For the low-risk investor, debt is a critical component of the portfolio. We present our best picks that come with low debt loads for a safer portfolio:
Buckeye Technologies Inc. (BKI) manufactures specialty cellulose materials and fibers, in the form of chemical, custom fiber, pulp and non-woven material. The cellulose itself is sourced from either wood or cotton, as the company has abilities in both wet-laid and air-laid technology for manufacturing cellulose. Unlike companies such as Rayonier (RYN), the company has far lower debt at 16% to equity, compared to 44% to equity for RYN.
The stock last traded at $25.77, rising nearly continually since 2009, currently hovering around the 50- and 200-days moving averages. The stock comes with a price-earnings tag of 8 times, with a healthy dividend yield of 0.9%. Earnings have grown consistently for the last 5 years with a rate of over 125%, revenues have shown a healthy growth all throughout 2011, and the net profit margin is nearly double the industry average at 13.73%.
Jabil Circuit Inc (JBL) is one of the best-known brands in audio equipment, although few may know it runs a host of businesses including electronic circuit design, industrial and mechanical design and similar services. Its clients are spread across the world, as are its operations, which are hosted in at least 20 countries.

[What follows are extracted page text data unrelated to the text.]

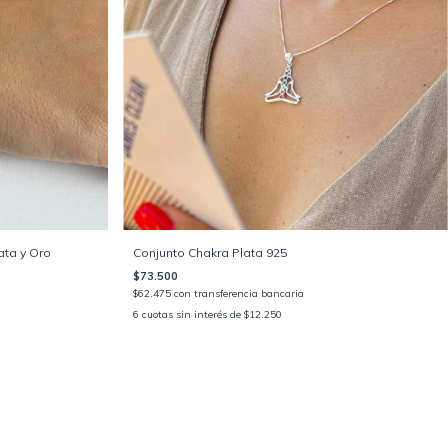
ata y Oro
Conjunto Chakra Plata 925
$73.500
$62.475
con
transferencia bancaria
6
cuotas sin interés de
$12.250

The stock offers a remarkably low debt ratio of only 60% compared to competitors such as Flextronics (FLEX), which has a nearly 100% debt to equity ratio, or Sanmina SCI Corp, with over 166%.
The stock offers excellent returns with a 19% dividend payout ratio and a return on equity far better than average at nearly 19%, compared to 2.8% for the industry. The liquidity position seems less than adequate with less than 1.0 for the quick ratio, but the interest coverage is on par for the industry.
Sauer-Danfoss Inc (SHS) is a mobile equipment manufacturer. The company makes various hydraulic, electronic, electrical and mechanical components that go into making a vehicle move. As an industrial equipment company, the competition is stiff, with Bosch and Eaton also in the neighborhood. But SHS stands tall with industry-leading returns at nearly 30%., compared to 6.5% for the industry. The return on equity is a whopping 102%, compared to only around 10.5% for the industry.
The company is relatively unknown, a fact that does not hurt when one looks at the price-earnings multiple of only five times, compared to 15 times for the industry average, with less than 50% debt to equity in the background. Bear in mind that earnings have more than doubled for the most recent quarter, ahead of top-line revenues that jumped 30% on a year-on-year basis.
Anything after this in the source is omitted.